We investigate the holographic timelike entanglement entropy (HTEE) and timelike subregion complexity of a thermal CFTd deformed by a relevant scalar operator φ0, dual to a hairy black hole in AdSd+1. We employ the prescription of merging spacelike and timelike surfaces at the interior, constructing an extremal surface homologous to a boundary timelike subsystem with a time interval t. Consequently, this deformation breaks the invariance of the imaginary component of HTEE observed in pure AdS3 and BTZ geometry, introducing a nontrivial dependence on t. At small t, we derive analytical expressions that are in agreement with numerical results, and observe partial consistency with analytic continuation to temporal or spacelike entanglement entropy at the level of the near-boundary expansion.
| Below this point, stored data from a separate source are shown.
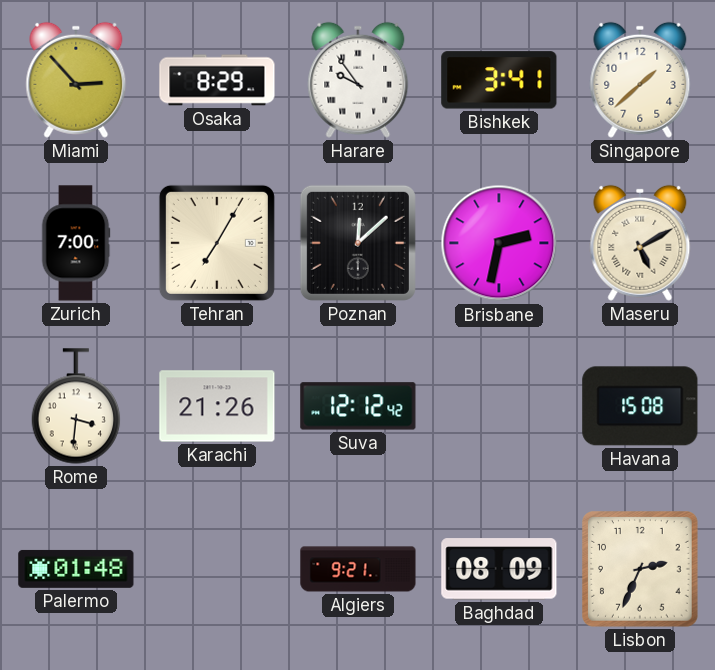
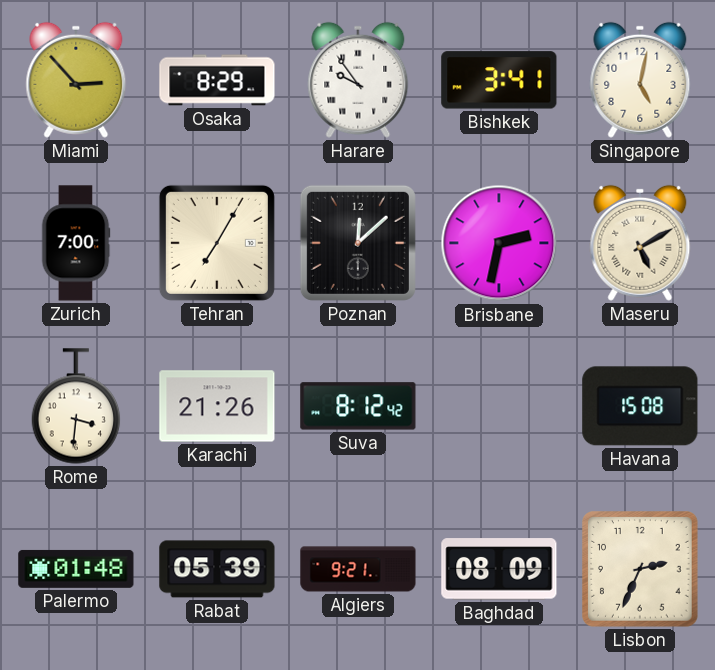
Singapore: 1:38 -> 5:02
Suva: 12:12 -> 8:12
Rabat: none -> 05:39
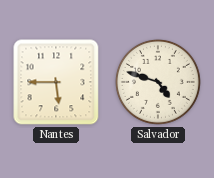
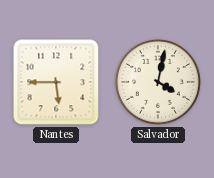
Salvador: 4:48 -> 4:02
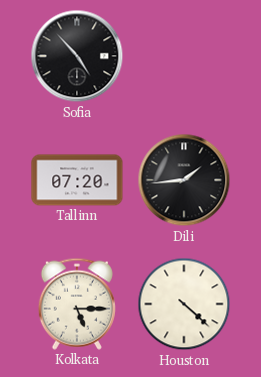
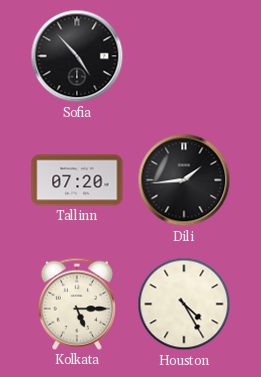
Houston: 4:22 -> 4:25
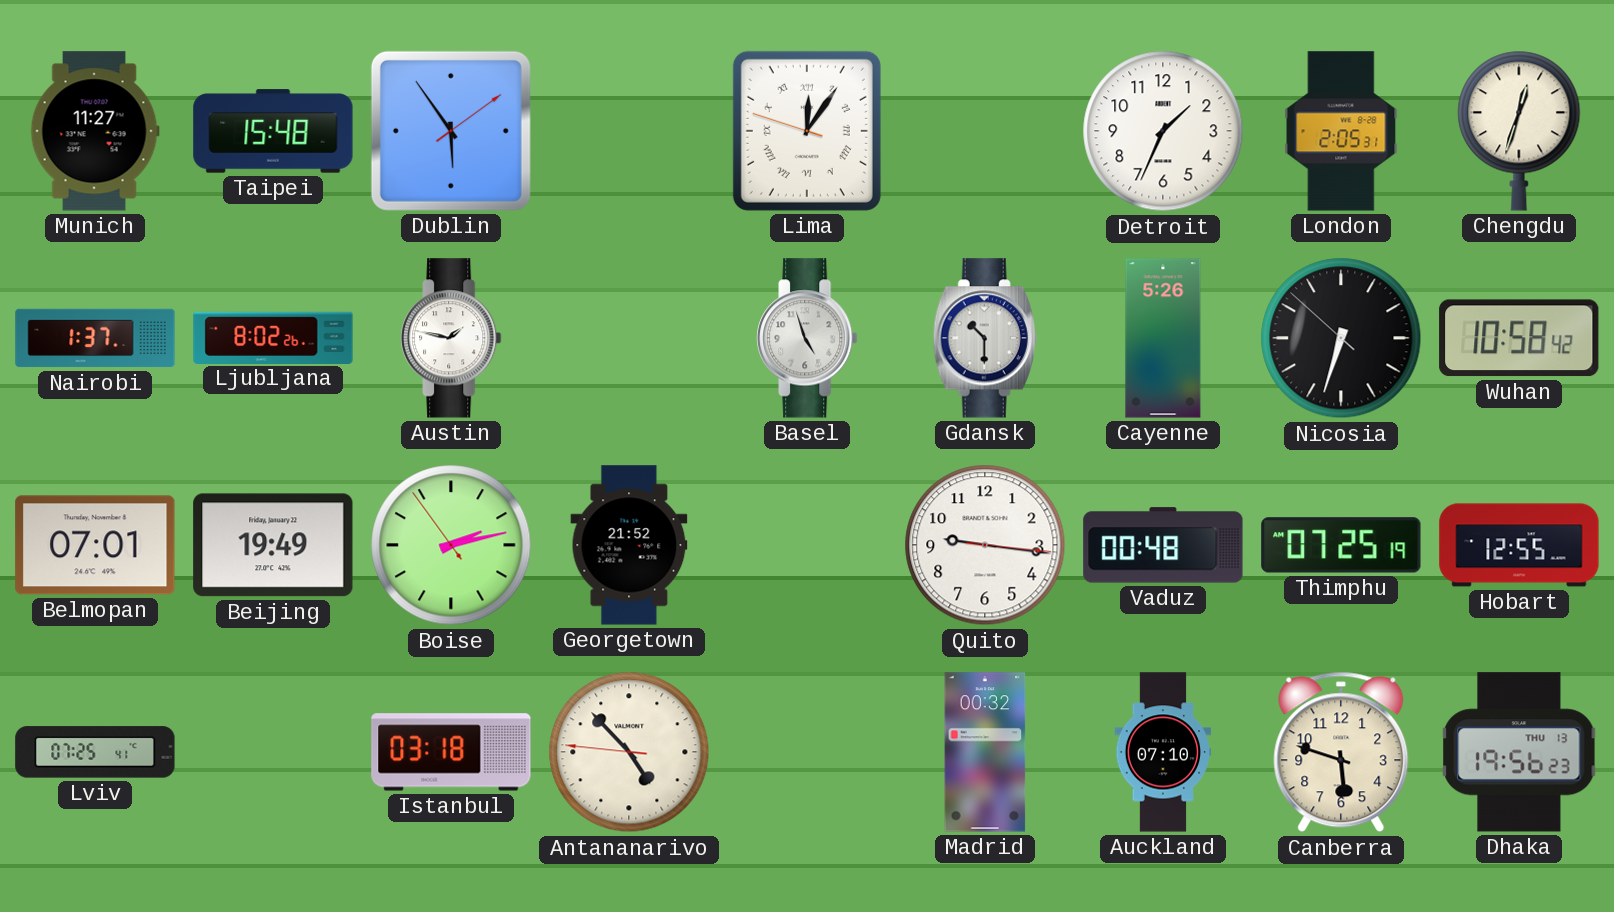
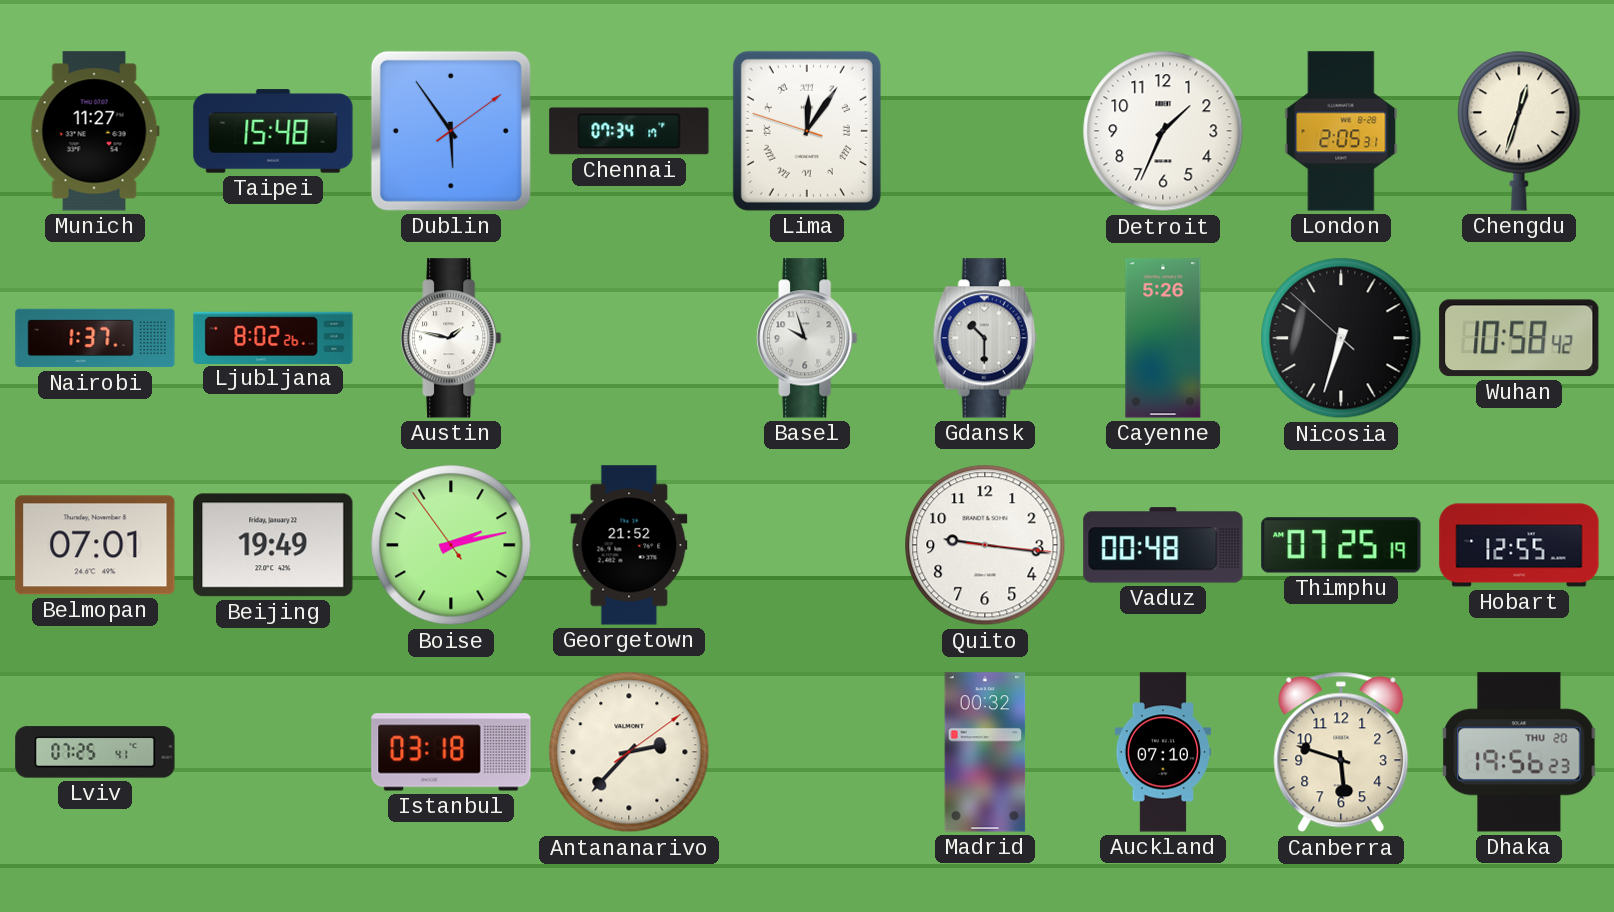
Chennai: none -> 07:34
Basel: 4:57 -> 9:57
Antananarivo: 4:52 -> 2:37
Dhaka date: THU 13 -> THU 20
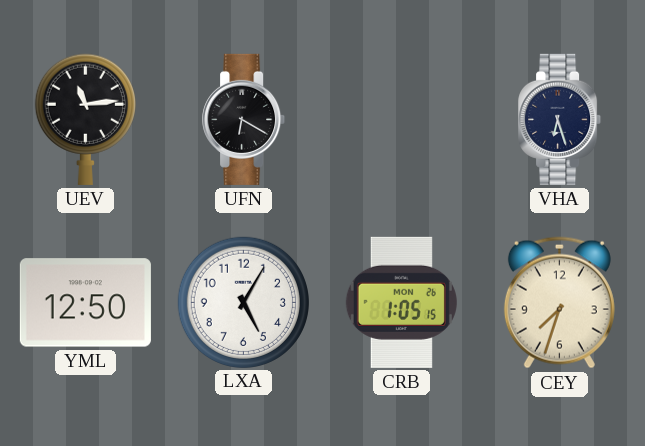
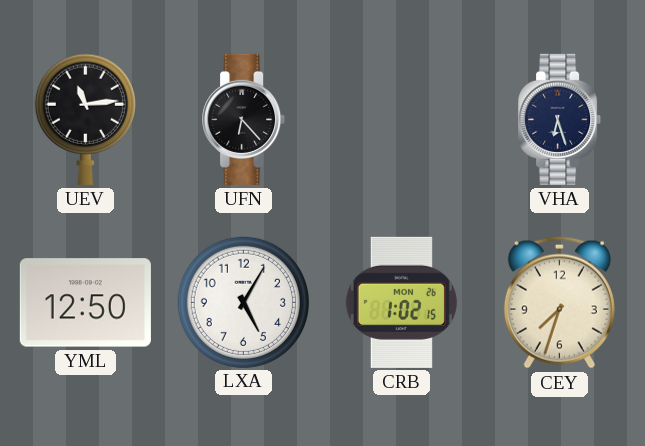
UFN: 6:20 -> 6:23
CRB: 1:05 -> 1:02
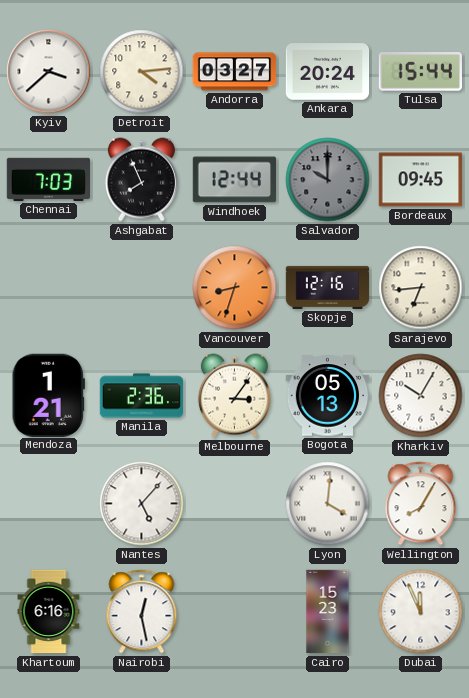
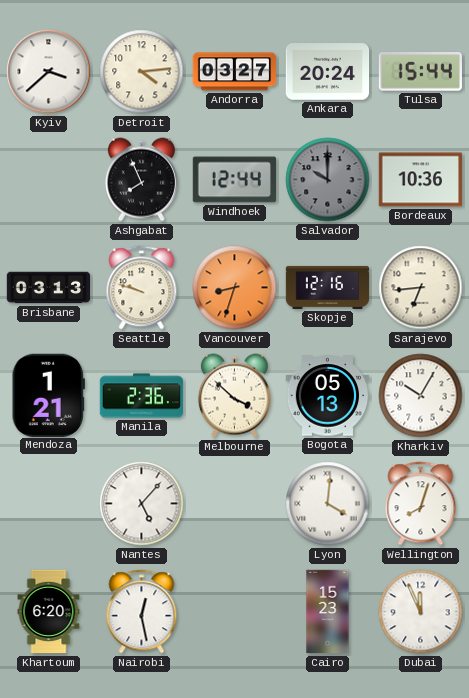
Chennai: 7:03 -> none
Bordeaux: 09:45 -> 10:36
Brisbane: none -> 03:13
Seattle: none -> 9:48
Melbourne: 3:06 -> 3:52
Wellington: 8:05 -> 8:03
Khartoum: 6:16 -> 6:20
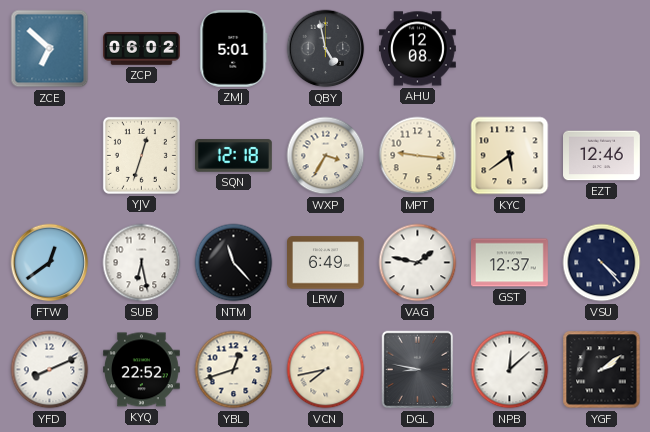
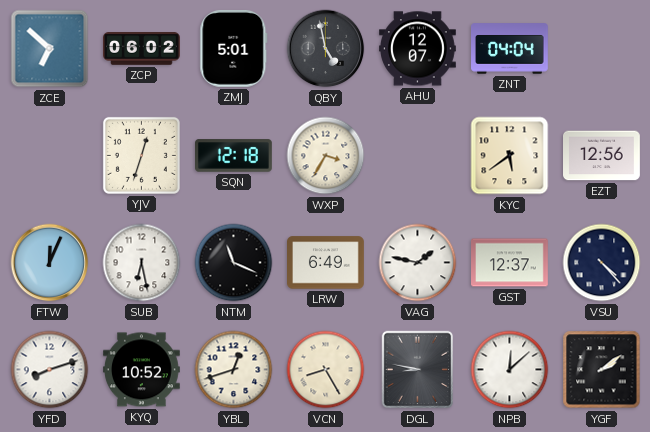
AHU: 12:08 -> 12:07
ZNT: none -> 04:04
MPT: 9:16 -> none
EZT: 12:46 -> 12:56
FTW: 12:39 -> 12:04
NTM: 11:23 -> 11:19
YFD: 8:11 -> 8:12
KYQ: 22:52 -> 10:52
VCN: 7:43 -> 8:25
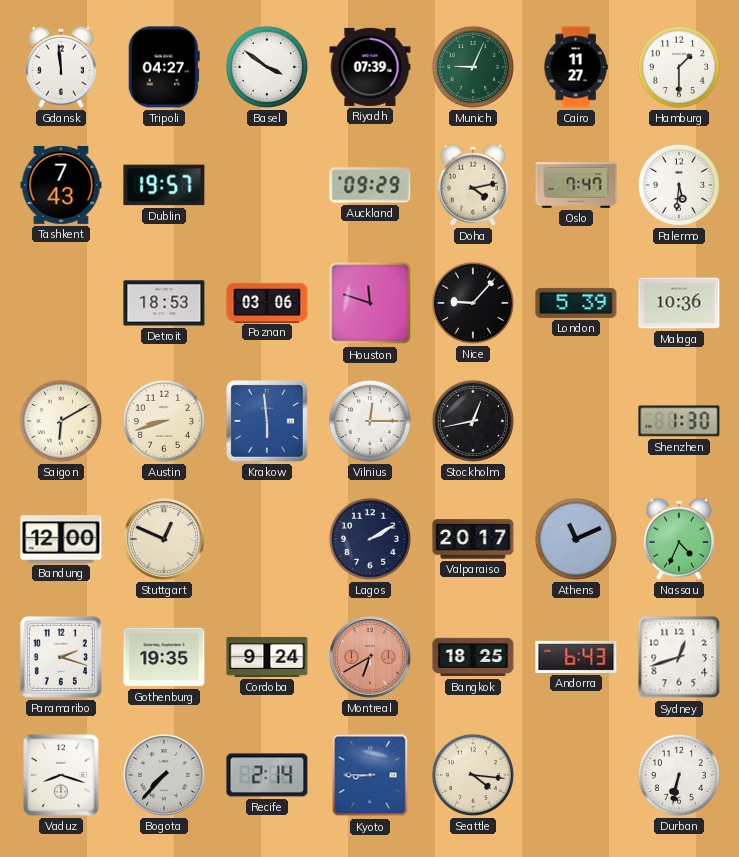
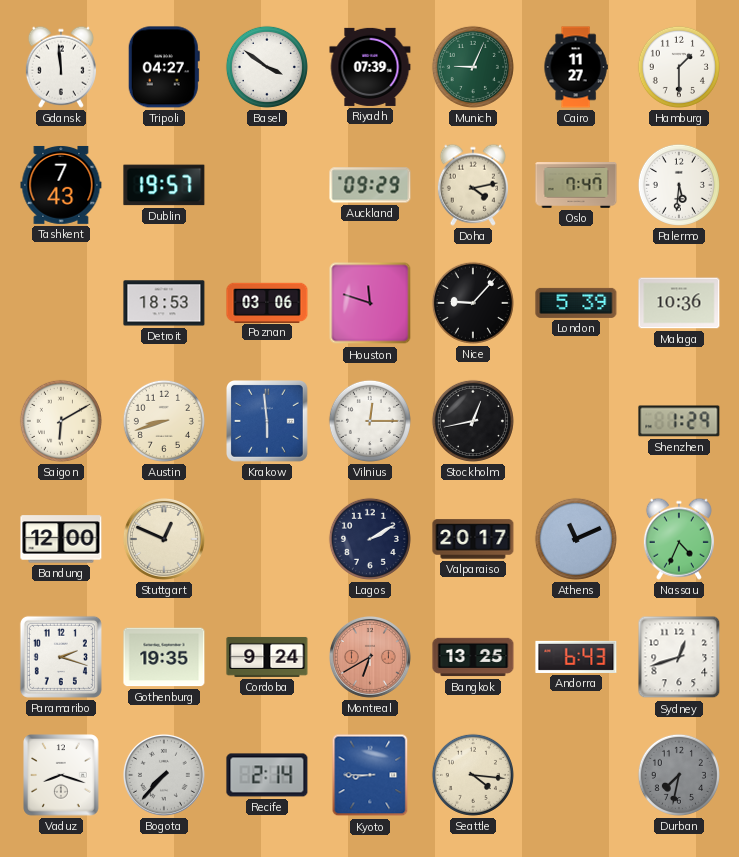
Shenzhen: 1:30 -> 1:29
Bangkok: 18:25 -> 13:25
Durban: 6:32 -> 7:32
Durban dial: white -> grey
However, analytic continuation of CFT temporal entanglement entropy fails to reproduce the HTEE calculations under boundary deformation, even in d=2. Furthermore, we extend the numerical calculations to higher dimensions (d=3). In addition, we study holographic timelike subregion complexity within the complexity=volume conjecture and find that it remains real-valued, providing a complementary geometric probe of the black hole interior. In particular, for the BTZ black hole, we analytically show that the UV-finite term of the subregion complexity receives its entire contribution from the interior region alone.